Berroeta observed that Vodafone’s transmission cost were three times what’s charged in similar markets around the world. It's an observation that underlines a serious problem for Australian industry, our costs are running out of control.
While the business community and the political classes tend to focus on the pay rates of workers, the problems raised by Berroeta are part of a far deeper structural problem in Australian business costs.
Same product, higher cost
One part of that structural problem is gouging by foreign suppliers as illustrated in last year’s Parliamentary review of IT prices that found Australians pay anywhere between 50 to 100 per cent more for IT-related goods than their overseas counterparts. (IT price inquiry spells out 'Australia Tax, July 29, 2013).
Sydney photographer Christopher Shain summarised the problem facing Australian businesses in his submission to the inquiry: “The photographs I produce are used all over the world and I compete with similar photographic businesses from other parts of the world, I’m not sure why my business costs are higher in Australia when the product and service are identical.”
Those increased supplier costs also have consequences for the Australian retail industry – the nation’s biggest single employer – as consumers find cheaper products overseas. As every savvy online shopper knows, even if the retailer lobby achieved their aim of having GST and duty levied on overseas internet purchases, the price differential is so great the roughly 15 per cent in taxes would make little difference.
Asking the wrong questions?
IT costs are an important factor for a modern economy, however, they are far from the biggest. Energy costs are an increasingly higher factor and Australia’s have been soaring in recent years.
At the Sydney B20 summit two weeks ago, GE’s vice chairman John Rice flagged that instead of the carbon tax Australians should have been focusing on why electricity costs are rising.
"You’re asking the wrong questions,” Rice told a panel which included the Treasurer Joe Hockey.
His concerns echo those perennially raised by Dow Chemicals’ CEO Andrew Liveris, who on regular visits to the country of his birth, has flagged that gas export policies are going to cripple Australian industries as costs soar.
Liveris’ latest warning has also been illustrated by fertiliser manufacturer Incitec Pivot which found Australian gas supply prices are five times what’s on offer in the United States.
Comparisons with cost the United States often draw this sneering reply “well that’s okay if you want to work for $2 an hour and rely on tips for a living wage”, but while that view ignores the complexity and diversity of the world’s biggest economy, Australia is expensive by European standards as well.
The Australian Financial Review last month looked at the differential in Australian infrastructure costs against other nations. They found local freeway tunnels were costing 50 per cent more than their French equivalents. France can scarcely be called a low labour cost country.
On a personal anecdotal level this writer’s father posted a 10kg package from Germany to Australia last year for 45 Euro. The cost of sending it the other direction is $115 – a mark up that would make even the staunchest CEO blush.
The high cost of Australian postage is crippling local e-commerce business and puts our local beleaguered department stores at an even greater disadvantage against their better run and innovative global competitors.
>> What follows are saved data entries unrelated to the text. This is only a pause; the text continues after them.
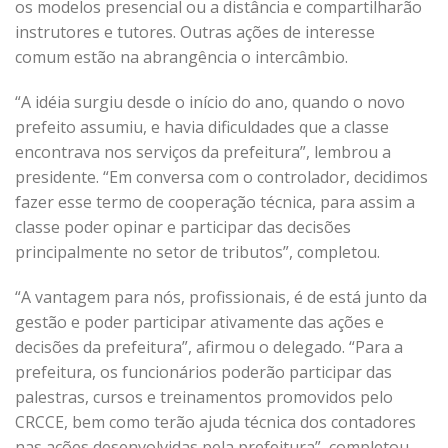
os modelos presencial ou a distância e compartilharão
instrutores e tutores. Outras ações de interesse
comum estão na abrangência o intercâmbio.
“A idéia surgiu desde o início do ano, quando o novo
prefeito assumiu, e havia dificuldades que a classe
encontrava nos serviços da prefeitura”, lembrou a
presidente. “Em conversa com o controlador, decidimos
fazer esse termo de cooperação técnica, para assim a
classe poder opinar e participar das decisões
principalmente no setor de tributos”, completou.
“A vantagem para nós, profissionais, é de está junto da
gestão e poder participar ativamente das ações e
decisões da prefeitura”, afirmou o delegado. “Para a
prefeitura, os funcionários poderão participar das
palestras, cursos e treinamentos promovidos pelo
CRCCE, bem como terão ajuda técnica dos contadores
nas ações desenvolvidas pela prefeitura”, completou.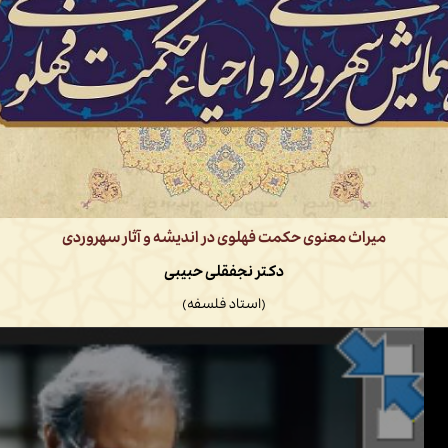
میراث معنوی حکمت فهلوی در اندیشه و آثار سهروردی
دکتر نجفقلی حبیبی
(استاد فلسفه)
So something is wrong in Australia where we have some of the world’s most profitable banks, telcos and supermarket chains at the time where prices are running well ahead of wages. In fact cutting costs, the answer to Australia’s productivity problem, so beloved of many business and political commentators, may well turn out to be deeply counterproductive in an economy which depends upon domestic consumption.
A nation of price takers and price fixers
Comparisons against countries like the United States, Germany and Singapore are useful if Australia is to accept it has become a high cost business country; there’s nothing wrong with this – it indicates citizens have a high standard of living – but to maintain that lifestyle means producing high value goods the rest of the world wants.
The nation’s policy makers and business leaders believe the opposite. In a 2010 speech to the Australia Industry Group, Reserve Bank governor Glenn Stevens sneered at those advocating Australia diversify its economy into more value adding industries.
“Australians were told by more than one prominent visitor that year that we lived in an ‘old economy’, with the implication that we needed to shift towards the production of IT goods.” Stevens said told the business leaders.
The one prominent visitor Stevens was sneering at was a certain William Henry Gates III. Bill, as we like to call him, had the temerity to suggest that Australia needed to diversify its economy into fields like software.
We’re now facing the consequences of the Stevens Doctrine with an economy hopelessly dependent upon high property prices propping up domestic consumption and an export sector increasingly focused on bulk commodity exports.
Australia has become a price taker with a local business sector locked into cosy oligopolies. We are a nation of price takers and price fixers.
International business leaders like Gates, Rice and Liveris are raising alarm, as are global corporations like Vodafone. Australia has to start addressing the real reasons for our high cost economy.